**Exercise aim**
What is needed is an exact copy of the entries below, with the pictures left out.

Page-level text extractions
:::
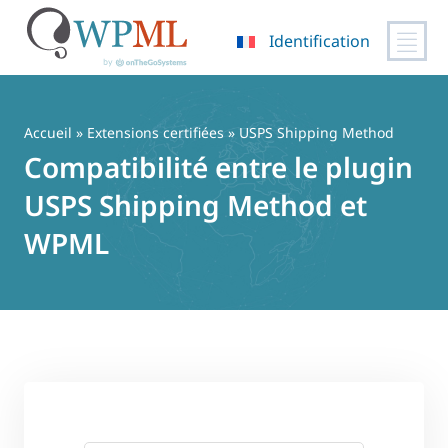
Identification
Passer
au
contenu
Accueil
»
Extensions certifiées
» USPS Shipping Method
Compatibilité entre le plugin
USPS Shipping Method et
WPML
:::
**Answer for the task**
Identification
Passer
au
contenu
Accueil
»
Extensions certifiées
» USPS Shipping Method
Compatibilité entre le plugin
USPS Shipping Method et
WPML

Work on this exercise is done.